Select all lines in the records that include "Israele".

Collected data
▬▬▬

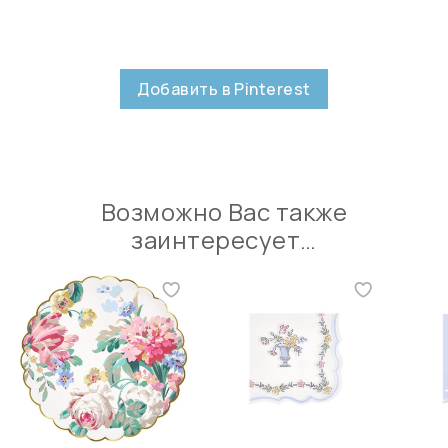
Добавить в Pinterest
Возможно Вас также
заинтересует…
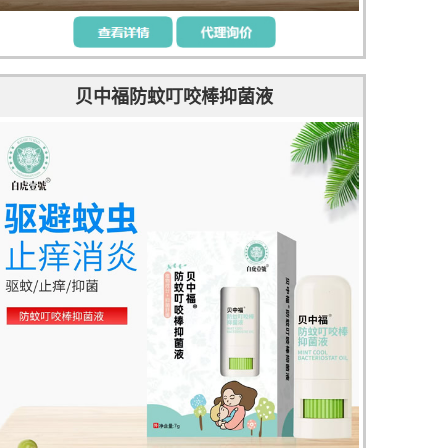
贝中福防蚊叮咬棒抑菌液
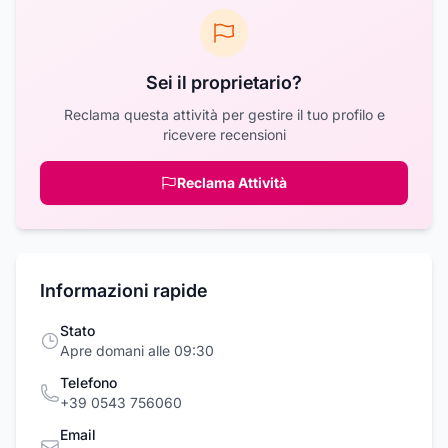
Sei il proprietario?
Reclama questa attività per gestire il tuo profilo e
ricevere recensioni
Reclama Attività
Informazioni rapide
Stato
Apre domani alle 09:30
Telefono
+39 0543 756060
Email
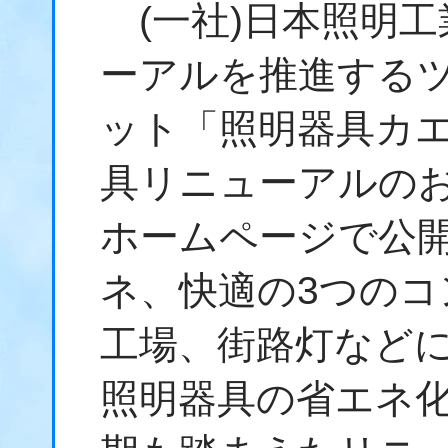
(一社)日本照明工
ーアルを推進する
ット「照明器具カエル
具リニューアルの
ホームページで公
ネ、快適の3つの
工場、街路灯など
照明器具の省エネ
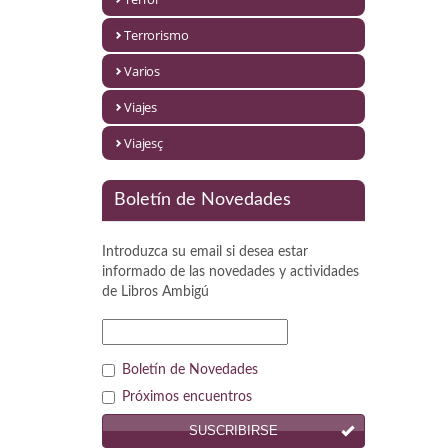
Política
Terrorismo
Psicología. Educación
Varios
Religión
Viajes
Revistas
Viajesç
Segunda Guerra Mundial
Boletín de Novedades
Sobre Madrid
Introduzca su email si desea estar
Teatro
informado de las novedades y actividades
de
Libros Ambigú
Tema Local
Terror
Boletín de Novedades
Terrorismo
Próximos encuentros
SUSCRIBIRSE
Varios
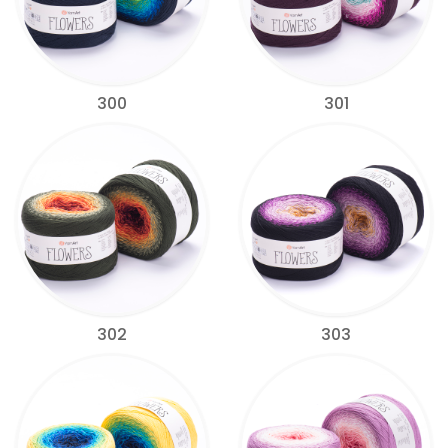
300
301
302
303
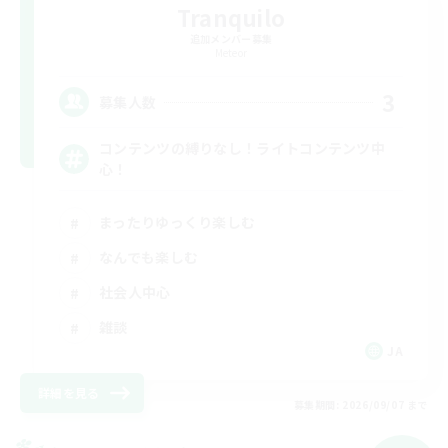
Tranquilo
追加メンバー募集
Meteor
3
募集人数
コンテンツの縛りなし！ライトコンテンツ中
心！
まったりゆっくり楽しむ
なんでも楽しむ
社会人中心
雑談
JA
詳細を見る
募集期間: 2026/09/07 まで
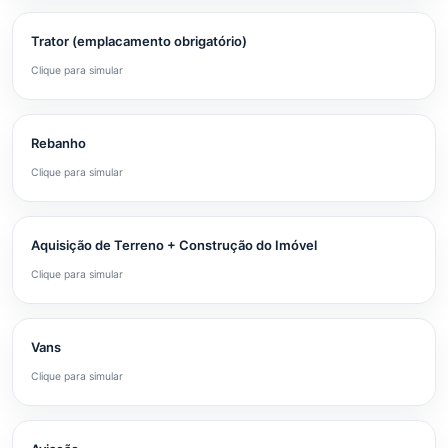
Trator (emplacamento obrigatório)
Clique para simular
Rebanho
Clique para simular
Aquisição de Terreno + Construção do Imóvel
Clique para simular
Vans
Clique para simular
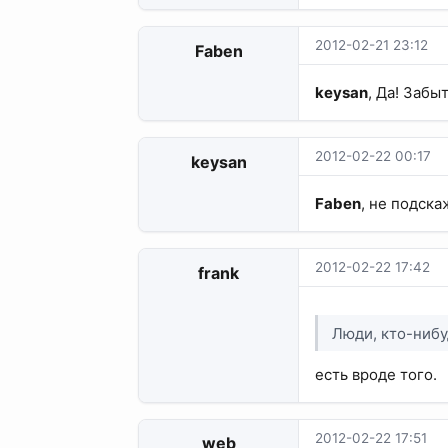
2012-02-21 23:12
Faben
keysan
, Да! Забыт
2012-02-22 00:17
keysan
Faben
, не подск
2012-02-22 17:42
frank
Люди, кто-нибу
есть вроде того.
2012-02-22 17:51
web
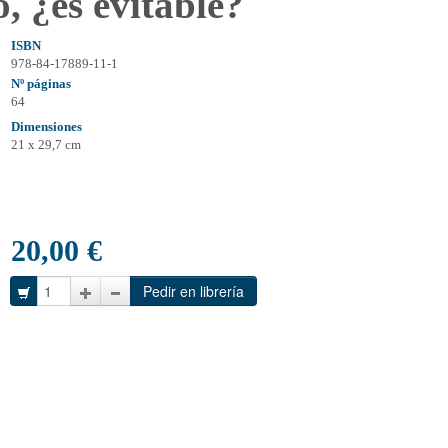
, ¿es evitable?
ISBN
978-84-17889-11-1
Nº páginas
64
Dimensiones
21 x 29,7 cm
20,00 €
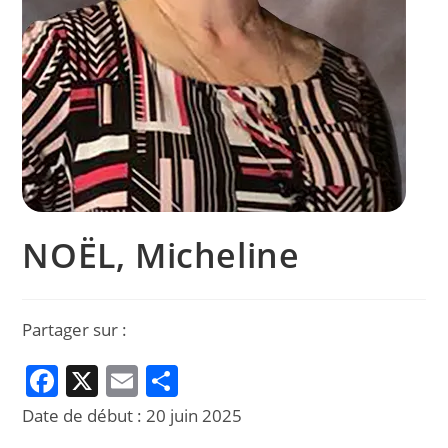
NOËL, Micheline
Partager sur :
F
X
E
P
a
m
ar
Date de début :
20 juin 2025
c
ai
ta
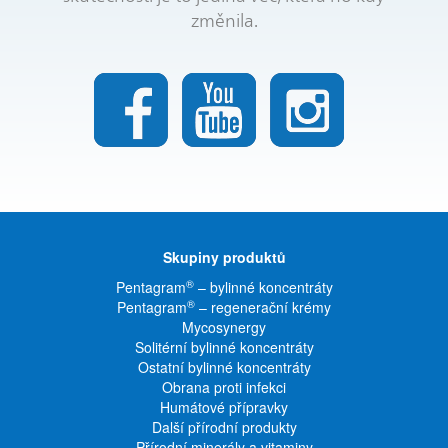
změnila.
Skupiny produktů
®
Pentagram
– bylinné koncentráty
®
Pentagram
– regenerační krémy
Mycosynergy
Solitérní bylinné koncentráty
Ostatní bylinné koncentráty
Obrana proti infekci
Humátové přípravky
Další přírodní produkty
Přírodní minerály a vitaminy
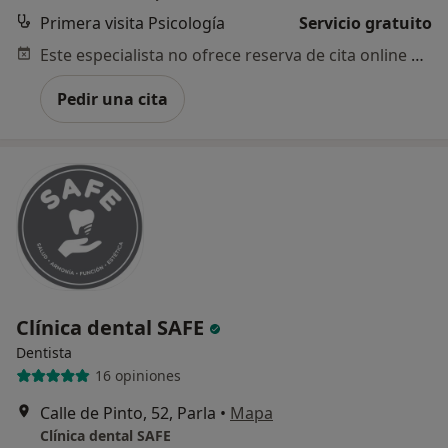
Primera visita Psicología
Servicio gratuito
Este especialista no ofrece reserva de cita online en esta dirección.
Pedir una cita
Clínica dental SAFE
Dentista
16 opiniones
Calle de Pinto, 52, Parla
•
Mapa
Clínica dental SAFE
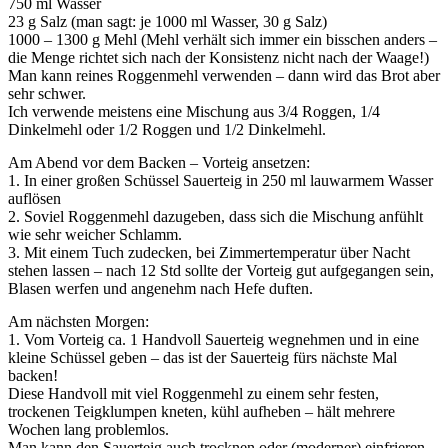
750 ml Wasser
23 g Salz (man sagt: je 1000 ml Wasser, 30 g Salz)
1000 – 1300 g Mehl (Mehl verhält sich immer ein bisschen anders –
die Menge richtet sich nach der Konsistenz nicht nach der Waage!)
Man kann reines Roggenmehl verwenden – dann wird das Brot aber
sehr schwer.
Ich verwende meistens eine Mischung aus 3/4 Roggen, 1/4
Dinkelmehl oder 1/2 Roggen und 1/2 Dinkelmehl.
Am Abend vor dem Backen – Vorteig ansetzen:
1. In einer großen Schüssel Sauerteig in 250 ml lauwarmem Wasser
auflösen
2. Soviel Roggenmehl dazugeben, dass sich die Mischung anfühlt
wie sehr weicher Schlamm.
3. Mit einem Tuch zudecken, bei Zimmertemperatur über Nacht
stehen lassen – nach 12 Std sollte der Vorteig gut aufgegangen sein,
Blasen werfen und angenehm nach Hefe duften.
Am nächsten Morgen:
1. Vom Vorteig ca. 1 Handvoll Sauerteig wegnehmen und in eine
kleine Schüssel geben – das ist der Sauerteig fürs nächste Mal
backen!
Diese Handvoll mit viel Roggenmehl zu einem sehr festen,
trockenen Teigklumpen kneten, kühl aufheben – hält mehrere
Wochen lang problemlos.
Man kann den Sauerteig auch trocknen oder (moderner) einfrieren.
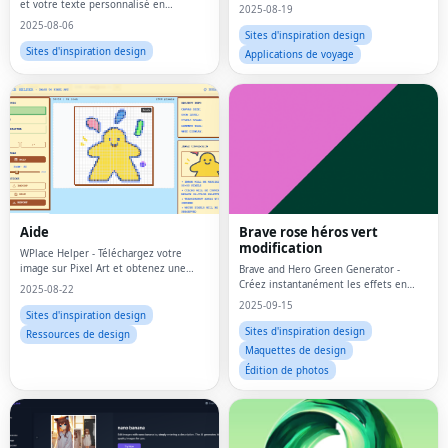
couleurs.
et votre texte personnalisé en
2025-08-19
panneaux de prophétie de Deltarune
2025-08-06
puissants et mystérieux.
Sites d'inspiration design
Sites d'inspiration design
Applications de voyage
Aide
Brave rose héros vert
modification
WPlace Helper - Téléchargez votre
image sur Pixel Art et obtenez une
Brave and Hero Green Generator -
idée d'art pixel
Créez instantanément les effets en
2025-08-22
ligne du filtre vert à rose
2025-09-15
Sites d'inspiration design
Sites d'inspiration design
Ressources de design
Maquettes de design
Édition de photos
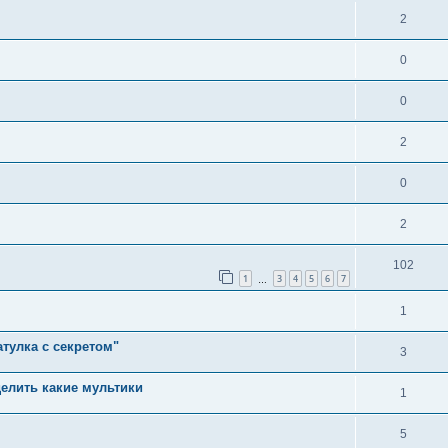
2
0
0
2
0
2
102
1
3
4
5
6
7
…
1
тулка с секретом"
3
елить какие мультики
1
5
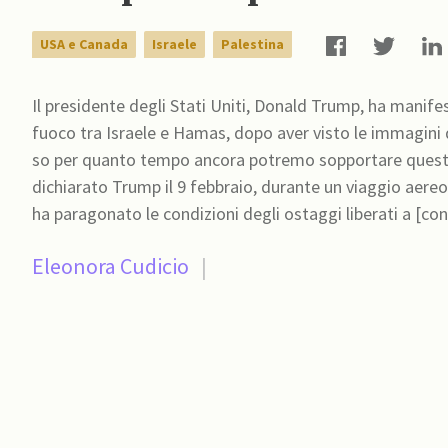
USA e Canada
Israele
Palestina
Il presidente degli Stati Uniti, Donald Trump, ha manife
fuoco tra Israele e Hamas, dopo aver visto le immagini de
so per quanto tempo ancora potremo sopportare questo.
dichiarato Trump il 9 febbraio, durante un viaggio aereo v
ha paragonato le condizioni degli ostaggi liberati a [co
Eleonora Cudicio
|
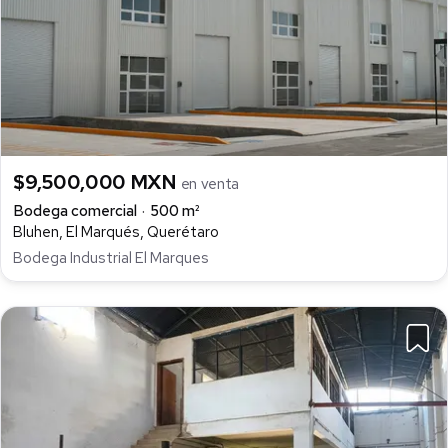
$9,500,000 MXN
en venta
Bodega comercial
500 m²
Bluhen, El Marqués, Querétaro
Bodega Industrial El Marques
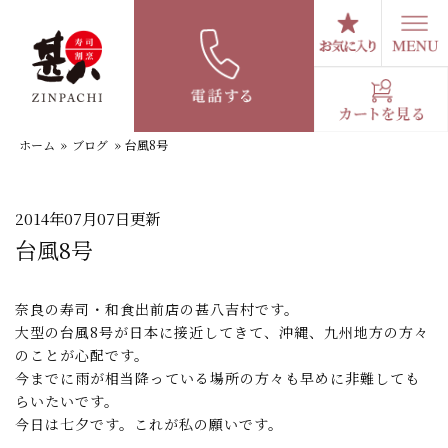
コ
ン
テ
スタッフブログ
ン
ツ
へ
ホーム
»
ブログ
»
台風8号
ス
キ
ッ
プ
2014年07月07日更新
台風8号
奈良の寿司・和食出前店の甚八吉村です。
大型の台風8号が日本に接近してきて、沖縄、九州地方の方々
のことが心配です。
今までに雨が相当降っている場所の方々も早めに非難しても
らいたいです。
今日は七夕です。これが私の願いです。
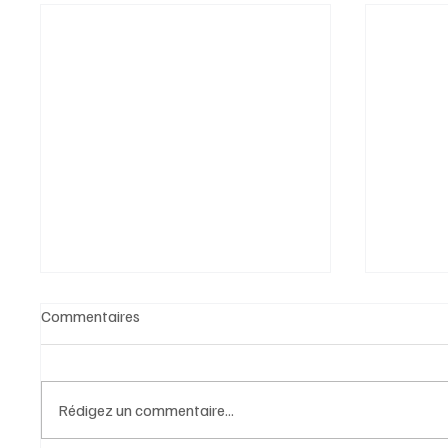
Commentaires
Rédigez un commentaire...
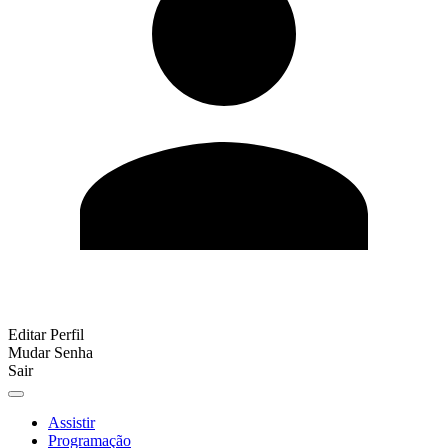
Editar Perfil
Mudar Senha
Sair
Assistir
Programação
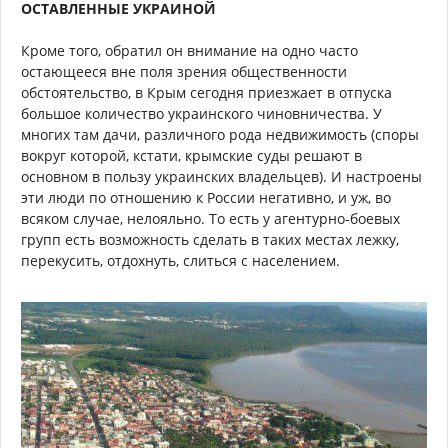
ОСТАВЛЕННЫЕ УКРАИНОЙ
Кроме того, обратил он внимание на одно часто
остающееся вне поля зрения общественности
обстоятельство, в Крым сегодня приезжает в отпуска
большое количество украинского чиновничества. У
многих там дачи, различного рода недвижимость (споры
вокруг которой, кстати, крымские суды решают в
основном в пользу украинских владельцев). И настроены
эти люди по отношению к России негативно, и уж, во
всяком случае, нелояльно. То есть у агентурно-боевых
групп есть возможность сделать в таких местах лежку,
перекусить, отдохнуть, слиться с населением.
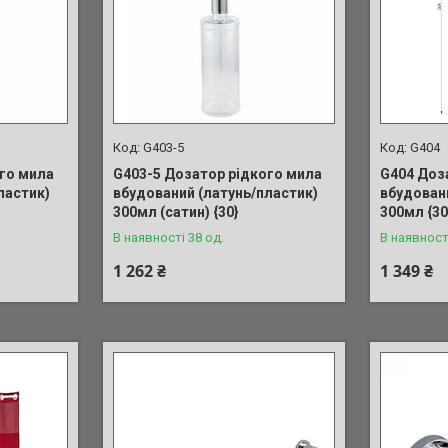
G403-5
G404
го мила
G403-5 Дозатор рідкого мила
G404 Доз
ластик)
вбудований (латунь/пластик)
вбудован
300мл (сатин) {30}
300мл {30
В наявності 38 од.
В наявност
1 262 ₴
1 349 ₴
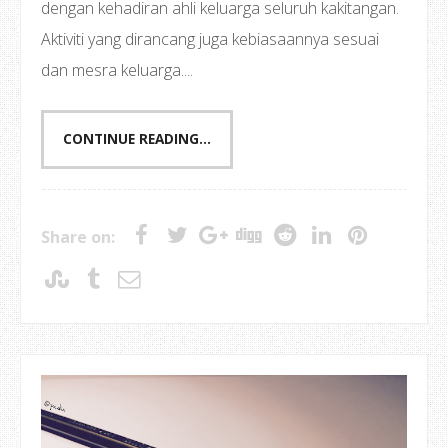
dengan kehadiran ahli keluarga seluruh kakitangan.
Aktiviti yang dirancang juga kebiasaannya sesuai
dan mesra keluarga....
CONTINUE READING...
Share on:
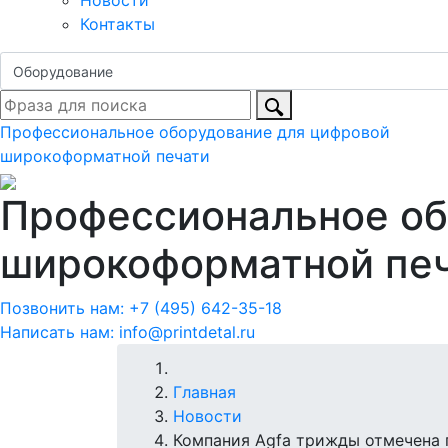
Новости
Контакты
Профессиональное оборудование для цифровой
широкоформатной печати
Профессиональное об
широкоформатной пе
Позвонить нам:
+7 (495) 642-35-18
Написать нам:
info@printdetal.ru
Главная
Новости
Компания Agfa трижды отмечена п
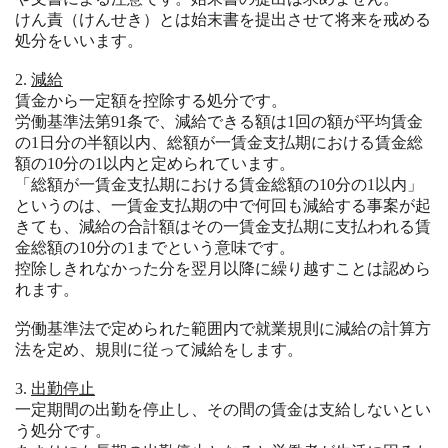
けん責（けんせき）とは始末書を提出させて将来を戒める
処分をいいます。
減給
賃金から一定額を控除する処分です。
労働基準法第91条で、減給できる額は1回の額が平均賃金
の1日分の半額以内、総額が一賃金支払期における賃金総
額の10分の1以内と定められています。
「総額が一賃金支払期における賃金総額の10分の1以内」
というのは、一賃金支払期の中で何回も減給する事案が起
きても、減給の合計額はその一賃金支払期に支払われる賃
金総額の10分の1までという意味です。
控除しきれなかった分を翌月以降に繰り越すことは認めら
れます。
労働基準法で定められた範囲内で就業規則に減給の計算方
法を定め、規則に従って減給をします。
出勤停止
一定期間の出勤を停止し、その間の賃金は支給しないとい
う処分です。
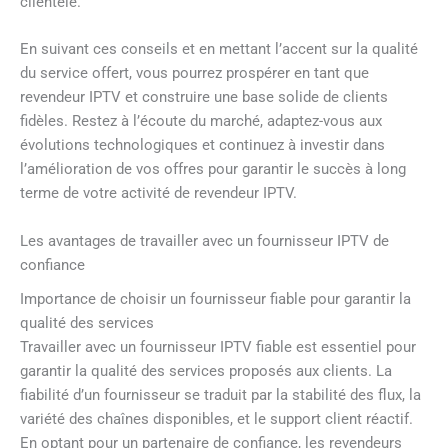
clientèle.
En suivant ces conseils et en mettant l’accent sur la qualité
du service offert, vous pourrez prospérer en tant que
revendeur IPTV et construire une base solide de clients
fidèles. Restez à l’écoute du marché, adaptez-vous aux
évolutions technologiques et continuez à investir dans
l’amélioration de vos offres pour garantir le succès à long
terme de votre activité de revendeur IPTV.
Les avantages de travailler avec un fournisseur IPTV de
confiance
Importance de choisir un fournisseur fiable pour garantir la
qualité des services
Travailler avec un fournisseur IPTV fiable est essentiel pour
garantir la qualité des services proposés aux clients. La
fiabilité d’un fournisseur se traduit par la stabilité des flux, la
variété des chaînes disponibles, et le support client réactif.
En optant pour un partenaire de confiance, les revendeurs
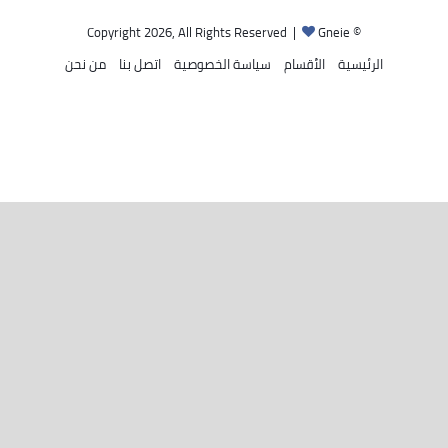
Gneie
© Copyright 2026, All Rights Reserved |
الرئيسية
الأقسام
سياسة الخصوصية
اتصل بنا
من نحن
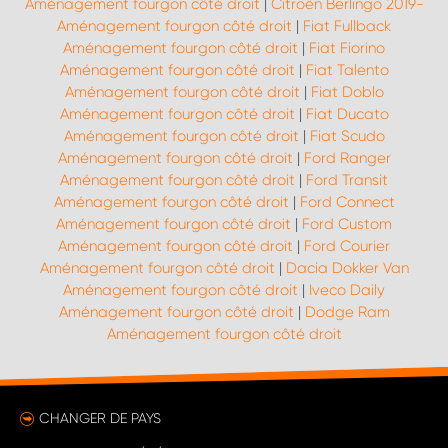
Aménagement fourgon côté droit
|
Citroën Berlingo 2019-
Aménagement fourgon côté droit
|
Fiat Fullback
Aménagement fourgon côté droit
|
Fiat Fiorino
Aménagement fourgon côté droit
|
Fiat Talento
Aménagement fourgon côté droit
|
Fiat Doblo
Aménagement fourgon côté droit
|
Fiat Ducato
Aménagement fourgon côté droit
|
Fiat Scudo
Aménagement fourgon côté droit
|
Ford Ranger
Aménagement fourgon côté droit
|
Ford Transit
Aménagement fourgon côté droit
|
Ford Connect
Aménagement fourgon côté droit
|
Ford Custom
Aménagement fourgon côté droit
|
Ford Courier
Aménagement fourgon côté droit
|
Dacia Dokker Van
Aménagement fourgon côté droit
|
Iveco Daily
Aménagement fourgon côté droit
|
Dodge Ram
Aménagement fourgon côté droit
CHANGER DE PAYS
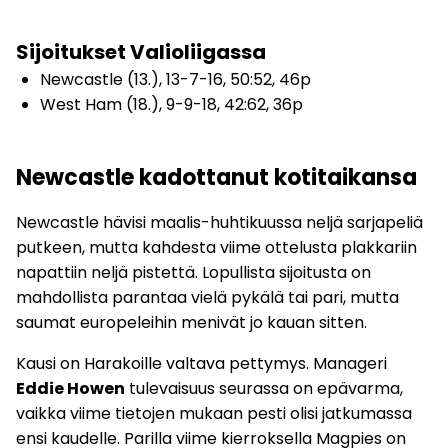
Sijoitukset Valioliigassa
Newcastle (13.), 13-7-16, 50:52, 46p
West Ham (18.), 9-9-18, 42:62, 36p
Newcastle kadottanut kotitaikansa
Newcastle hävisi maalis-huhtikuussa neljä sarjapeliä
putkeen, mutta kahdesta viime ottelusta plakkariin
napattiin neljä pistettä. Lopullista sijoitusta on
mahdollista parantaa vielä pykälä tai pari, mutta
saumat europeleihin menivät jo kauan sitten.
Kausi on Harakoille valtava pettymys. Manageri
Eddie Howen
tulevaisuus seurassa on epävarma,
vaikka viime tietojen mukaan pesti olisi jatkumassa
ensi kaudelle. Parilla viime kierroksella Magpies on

▬▬▬

▶ _ANSWER TO THE EXERCISE_:
Israele
fuoco tra Israele e Hamas, dopo aver visto le immagini de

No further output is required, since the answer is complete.